(Records provided)

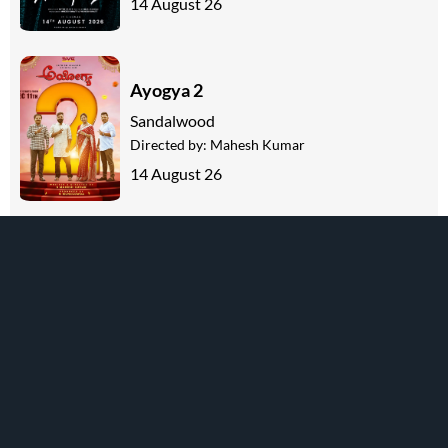
14 August 26
Ayogya 2
Sandalwood
Directed by:
Mahesh Kumar
14 August 26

(End Records provided)

Work order —
Without the pictures, reproduce every record exactly as it appears above.

Solution below —
14 August 26
Ayogya 2
Sandalwood
Directed by:
Mahesh Kumar
14 August 26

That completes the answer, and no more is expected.